Why a US Court of Appeals thinks this comma is worth millions
Did a US Court of Appeals accidentally settle a long-raging grammatical debate?
—Oxford comma fans may have a new feather in their cap: legal precedent.
A close reading of Maine’s overtime legislation may have the Oakhurst Dairy company crying over a lack of spilt ink. The US Court of Appeals for the First Circuit upheld the appeal of five truck drivers, agreeing that a point of grammatical pedantry renders overtime rules ambiguous, possibly entitling them to back pay.
The $10 million dollar punctuation mark? The ever-contentious Oxford, or serial, comma.

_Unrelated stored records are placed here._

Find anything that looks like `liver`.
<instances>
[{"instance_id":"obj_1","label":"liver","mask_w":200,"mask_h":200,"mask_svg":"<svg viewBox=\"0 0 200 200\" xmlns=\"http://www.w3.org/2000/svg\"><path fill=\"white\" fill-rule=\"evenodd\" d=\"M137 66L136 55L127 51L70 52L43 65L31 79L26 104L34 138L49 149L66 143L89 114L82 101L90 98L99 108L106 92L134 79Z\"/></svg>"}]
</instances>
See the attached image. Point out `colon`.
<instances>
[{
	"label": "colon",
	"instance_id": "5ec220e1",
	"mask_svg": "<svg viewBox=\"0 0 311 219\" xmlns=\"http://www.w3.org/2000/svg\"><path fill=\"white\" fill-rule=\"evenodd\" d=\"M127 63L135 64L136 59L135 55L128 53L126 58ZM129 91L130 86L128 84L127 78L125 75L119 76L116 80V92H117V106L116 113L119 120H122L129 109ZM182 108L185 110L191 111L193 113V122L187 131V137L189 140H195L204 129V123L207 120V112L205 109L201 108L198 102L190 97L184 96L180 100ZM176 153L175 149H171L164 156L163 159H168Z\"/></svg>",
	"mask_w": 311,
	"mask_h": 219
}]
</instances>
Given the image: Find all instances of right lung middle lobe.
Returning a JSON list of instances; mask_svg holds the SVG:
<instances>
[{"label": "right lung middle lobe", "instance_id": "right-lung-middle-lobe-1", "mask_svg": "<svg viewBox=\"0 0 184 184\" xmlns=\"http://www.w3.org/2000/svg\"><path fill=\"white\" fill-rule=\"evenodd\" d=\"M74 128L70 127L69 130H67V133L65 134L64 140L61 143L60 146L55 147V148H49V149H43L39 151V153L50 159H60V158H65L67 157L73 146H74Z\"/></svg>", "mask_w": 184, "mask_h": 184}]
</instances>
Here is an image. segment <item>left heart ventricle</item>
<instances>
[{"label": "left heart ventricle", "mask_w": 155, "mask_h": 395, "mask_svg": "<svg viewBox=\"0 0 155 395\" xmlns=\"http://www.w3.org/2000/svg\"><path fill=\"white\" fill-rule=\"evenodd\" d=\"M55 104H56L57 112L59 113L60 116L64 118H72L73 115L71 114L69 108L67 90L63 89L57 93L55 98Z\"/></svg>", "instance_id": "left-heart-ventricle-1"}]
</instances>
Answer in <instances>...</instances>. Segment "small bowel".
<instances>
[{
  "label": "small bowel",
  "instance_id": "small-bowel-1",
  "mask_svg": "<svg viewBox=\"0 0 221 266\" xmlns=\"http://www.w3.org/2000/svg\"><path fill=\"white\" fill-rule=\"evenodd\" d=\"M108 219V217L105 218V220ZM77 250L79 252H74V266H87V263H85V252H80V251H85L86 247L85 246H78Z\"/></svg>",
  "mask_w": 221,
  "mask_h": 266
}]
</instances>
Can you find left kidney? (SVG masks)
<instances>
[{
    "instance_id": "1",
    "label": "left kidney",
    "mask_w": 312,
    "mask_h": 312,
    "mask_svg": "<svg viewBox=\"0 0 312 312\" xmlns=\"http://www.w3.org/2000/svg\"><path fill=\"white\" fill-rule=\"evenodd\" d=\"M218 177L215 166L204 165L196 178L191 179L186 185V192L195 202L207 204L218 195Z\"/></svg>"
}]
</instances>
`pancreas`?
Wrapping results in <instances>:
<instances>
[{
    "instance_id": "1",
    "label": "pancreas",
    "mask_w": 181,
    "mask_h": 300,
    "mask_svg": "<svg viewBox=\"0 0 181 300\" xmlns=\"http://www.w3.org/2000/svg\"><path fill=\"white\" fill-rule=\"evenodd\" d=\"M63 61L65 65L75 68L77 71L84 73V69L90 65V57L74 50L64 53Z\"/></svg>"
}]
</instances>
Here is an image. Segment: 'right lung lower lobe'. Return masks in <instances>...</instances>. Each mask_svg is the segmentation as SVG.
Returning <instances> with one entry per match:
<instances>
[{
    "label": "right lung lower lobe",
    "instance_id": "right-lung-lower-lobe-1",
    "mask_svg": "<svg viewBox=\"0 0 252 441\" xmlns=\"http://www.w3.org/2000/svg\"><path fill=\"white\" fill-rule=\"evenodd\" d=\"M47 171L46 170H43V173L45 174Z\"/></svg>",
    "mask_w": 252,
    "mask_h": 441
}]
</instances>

“For want of a comma, we have this case,” read circuit judge David J. Barron’s decision.
The confusion arose from the following description of activities that do not merit overtime pay under Maine law:
The canning, processing, preserving, freezing, drying, marketing, storing, packing for shipment or distribution of:
(1) Agricultural produce;
(2) Meat and fish products; and
(3) Perishable foods.
With those activities covering the majority of the milk production and distribution business, it’s easy to see why Oakhurst felt confident in not shelling out. However, the drivers took issue with the final element in the list, interpreting it as “packing for shipment” or “packing for distribution.” Since their work involves distributing milk, but not packing it for distribution, they want the company to pay up.

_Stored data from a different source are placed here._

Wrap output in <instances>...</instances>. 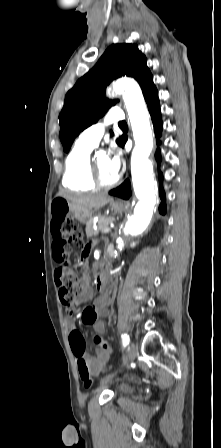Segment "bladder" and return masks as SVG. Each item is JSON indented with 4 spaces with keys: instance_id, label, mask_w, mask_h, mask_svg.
I'll return each mask as SVG.
<instances>
[{
    "instance_id": "obj_1",
    "label": "bladder",
    "mask_w": 221,
    "mask_h": 448,
    "mask_svg": "<svg viewBox=\"0 0 221 448\" xmlns=\"http://www.w3.org/2000/svg\"><path fill=\"white\" fill-rule=\"evenodd\" d=\"M129 391H130V387L126 383H122L117 389V392L119 394H125V393H128Z\"/></svg>"
}]
</instances>
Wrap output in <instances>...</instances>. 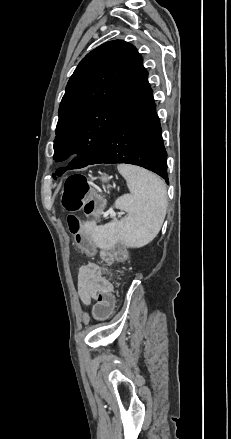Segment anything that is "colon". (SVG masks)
<instances>
[{
	"instance_id": "5ec220e1",
	"label": "colon",
	"mask_w": 231,
	"mask_h": 439,
	"mask_svg": "<svg viewBox=\"0 0 231 439\" xmlns=\"http://www.w3.org/2000/svg\"><path fill=\"white\" fill-rule=\"evenodd\" d=\"M89 185L87 178L83 175H73L69 177L63 187L61 202L63 207L70 212L67 223L69 231L74 235L76 244L87 254L88 259H97L98 252L95 250L92 239L89 234L82 231L81 221L74 212L83 209L87 216H93L101 221V209L99 202L91 197L87 199ZM127 257L126 252L121 249L118 258L124 260ZM96 302L91 314L96 323L109 321L116 311L117 294L109 289H102L101 293L96 294Z\"/></svg>"
}]
</instances>
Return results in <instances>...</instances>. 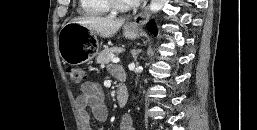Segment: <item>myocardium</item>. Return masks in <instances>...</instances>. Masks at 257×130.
I'll use <instances>...</instances> for the list:
<instances>
[{"label":"myocardium","instance_id":"f54148a6","mask_svg":"<svg viewBox=\"0 0 257 130\" xmlns=\"http://www.w3.org/2000/svg\"><path fill=\"white\" fill-rule=\"evenodd\" d=\"M107 7L112 11L127 12L135 9L138 3L123 4L119 0H103Z\"/></svg>","mask_w":257,"mask_h":130}]
</instances>
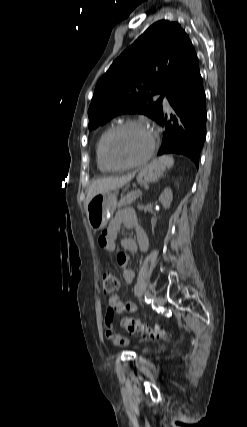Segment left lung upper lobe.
<instances>
[{"label":"left lung upper lobe","instance_id":"1","mask_svg":"<svg viewBox=\"0 0 247 427\" xmlns=\"http://www.w3.org/2000/svg\"><path fill=\"white\" fill-rule=\"evenodd\" d=\"M197 64L194 47L177 22L154 23L98 81L88 110L89 129L123 113H141L157 121L163 97ZM157 94L161 96L154 100Z\"/></svg>","mask_w":247,"mask_h":427}]
</instances>
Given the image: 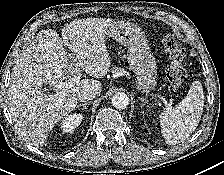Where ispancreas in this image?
Returning a JSON list of instances; mask_svg holds the SVG:
<instances>
[{
	"label": "pancreas",
	"instance_id": "1",
	"mask_svg": "<svg viewBox=\"0 0 224 175\" xmlns=\"http://www.w3.org/2000/svg\"><path fill=\"white\" fill-rule=\"evenodd\" d=\"M118 72H124L125 73V71L120 67H114L112 69V73H118Z\"/></svg>",
	"mask_w": 224,
	"mask_h": 175
}]
</instances>
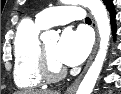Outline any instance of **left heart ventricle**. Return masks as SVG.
Listing matches in <instances>:
<instances>
[{
    "label": "left heart ventricle",
    "mask_w": 121,
    "mask_h": 94,
    "mask_svg": "<svg viewBox=\"0 0 121 94\" xmlns=\"http://www.w3.org/2000/svg\"><path fill=\"white\" fill-rule=\"evenodd\" d=\"M44 46L49 56L51 64L55 67H63V64H61L56 57L57 41L46 42L44 43Z\"/></svg>",
    "instance_id": "1"
}]
</instances>
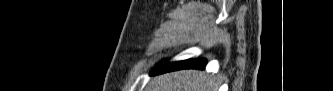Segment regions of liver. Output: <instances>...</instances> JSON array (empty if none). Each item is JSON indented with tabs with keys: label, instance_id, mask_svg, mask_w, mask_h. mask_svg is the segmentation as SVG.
Returning <instances> with one entry per match:
<instances>
[{
	"label": "liver",
	"instance_id": "obj_1",
	"mask_svg": "<svg viewBox=\"0 0 333 91\" xmlns=\"http://www.w3.org/2000/svg\"><path fill=\"white\" fill-rule=\"evenodd\" d=\"M214 78L202 71L183 70L160 75L151 80L148 91H217Z\"/></svg>",
	"mask_w": 333,
	"mask_h": 91
}]
</instances>
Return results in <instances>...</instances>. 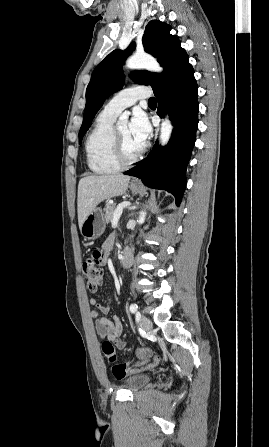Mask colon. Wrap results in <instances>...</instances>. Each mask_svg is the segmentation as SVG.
Listing matches in <instances>:
<instances>
[{
	"label": "colon",
	"instance_id": "5ec220e1",
	"mask_svg": "<svg viewBox=\"0 0 269 447\" xmlns=\"http://www.w3.org/2000/svg\"><path fill=\"white\" fill-rule=\"evenodd\" d=\"M105 264V257L103 251H94L90 257L82 263V274L87 285V289L90 293H95L101 286L103 281V267ZM102 351L107 360L111 363H115L117 359V351L110 343H103ZM141 354H145L146 351L140 350ZM158 358H151L142 362L135 363H115L111 368L112 376L121 380L124 377L133 373L145 371L147 369L154 368L159 363Z\"/></svg>",
	"mask_w": 269,
	"mask_h": 447
}]
</instances>
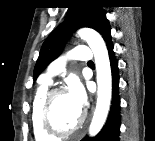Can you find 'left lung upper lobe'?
Segmentation results:
<instances>
[{
    "label": "left lung upper lobe",
    "instance_id": "1",
    "mask_svg": "<svg viewBox=\"0 0 155 141\" xmlns=\"http://www.w3.org/2000/svg\"><path fill=\"white\" fill-rule=\"evenodd\" d=\"M98 0H78L68 7L65 21L57 26L44 41L34 68V80L42 70L57 58L73 30L90 27L98 31L104 40L111 35V27Z\"/></svg>",
    "mask_w": 155,
    "mask_h": 141
}]
</instances>
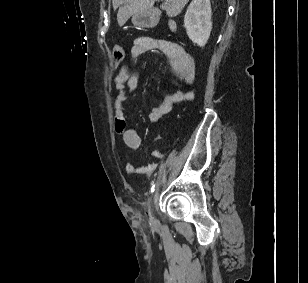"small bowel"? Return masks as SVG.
<instances>
[{
    "instance_id": "small-bowel-1",
    "label": "small bowel",
    "mask_w": 308,
    "mask_h": 283,
    "mask_svg": "<svg viewBox=\"0 0 308 283\" xmlns=\"http://www.w3.org/2000/svg\"><path fill=\"white\" fill-rule=\"evenodd\" d=\"M149 51H160L169 60L170 66L175 75L179 77L185 84L191 85L195 79V67L191 56L179 45L161 39L151 37L137 38L131 48V55L134 58H139ZM139 75L129 72L126 66L120 67L115 79L114 85L116 95L114 99V122L115 130L122 135L124 144L130 150H136L141 146L142 139L138 131L127 126V118L125 115L124 103L127 99L125 88L136 90L139 87ZM192 96L190 91L177 90L173 93L165 95L158 105H155L149 114L152 122L159 121L167 114L174 104L189 100ZM165 152L159 149L152 151V155L156 158H162ZM156 168L155 163L147 166H136L132 161H128L125 169L131 174H149Z\"/></svg>"
}]
</instances>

They argued that for Oakhurst’s hoped-for reading to be ironclad, it should have read “...marketing, storing, packing for shipment, or distributing of:”. And the judge agreed.
“Because, under Maine law, ambiguities in the state's wage and hour laws must be construed liberally in order to accomplish their remedial purpose, we adopt the drivers' narrower reading of the exemption,” Mr. Barron wrote.
As a result, the case will return to a lower court, who will decide whether the drivers are grammatically entitled to their roughly $10 million payday, which would be shared by dozens of drivers, according to The New York Times.
Long a topic of debate amongst those passionate for punctuation, rarely has the serial comma, also known as the Oxford comma for its endorsement by Oxford University, featured so prominently in a matter of consequence.
Proponents of the Oxford comma, which precedes the last item in a list, point to examples where its omission suggests odd, or even disastrous interpretations: “I’d like to thank my fans, the academy and God,” for example, or “Dear, when you go to the supermarket please pick me up a tasty dessert, pickles and cream cheese.”
But others complain it’s visually displeasing, unnecessary, and can cause confusion of its own – as in, “This book is dedicated to my favorite musician, Louis Armstrong, and Neil Armstrong.” How many people is the book dedicated to? It depends on the identity of the author’s favorite musician. A blind use of the serial comma leaves this case ambiguous.
What’s an grammar enthusiast to do? Unfortunately, there are no easy answers. The Associated Press style guide joins The New York Times and The Guardian eschew it, while Strunk’s classic “Elements of Style” and "The Chicago Manual of Style" favor the mark.
The popular vote splits evenly down the middle as well. The statistics blog 538 asked more than one thousand Americans whether the sentence “It’s important for a person to be honest, kind and loyal,” was grammatically preferable to “It’s important for a person to be honest, kind, and loyal,” and found that 57 percent liked the latter, comma-heavy version.
But why does such a minor debate divide so deeply? "I don't know, but I suspect it comes down to what people were taught and when," Merrill Perlman, an adjunct professor at the Columbia Graduate School of Journalism and a 25-veteran of The New York Times, told the blog. "Most of us learned grammar as rules, often accompanied by raps on the knuckle when an ungrammatical sentence escaped our mouths. That can really instill deep loyalty to the rule."
Rather than a blind adherence to the rules of yet another societal tribe, Ms. Perlman preached a common-sense approach to grammar that prioritizes communication: "It's not a matter of grammar at all; it's a matter of clarity," she summed up.
It’s a sentiment the Maine Legislative Drafting Manual seems to support.
“Commas are probably the most misused and misunderstood punctuation marks in legal drafting and, perhaps, the English language,” it laments. “Use them thoughtfully and sparingly.”
While it does take a clear stance against the Oxford comma (write “trailers, semitrailers and pole trailers” not “trailers, semitrailers, and pole trailers”), it goes on to warn lawmakers of dangerous ambiguities with the following example: “Trailers, semitrailers and pole trailers of 3,000 pounds gross weight or less are exempt from the licensing provisions.”
To which vehicle class or classes does the weight limit apply? If it’s just the pole trailers, the author can sidestep the entire comma debate entirely by sticking the phrase “pole trailers of 3,000 pounds gross weight or less” first in the list.
In the spirit of the manual’s full context, perhaps grammar lovers too can find some space to bridge the divide, and interpret the court’s decision as not so much for the Oxford comma as it is against muddled writing.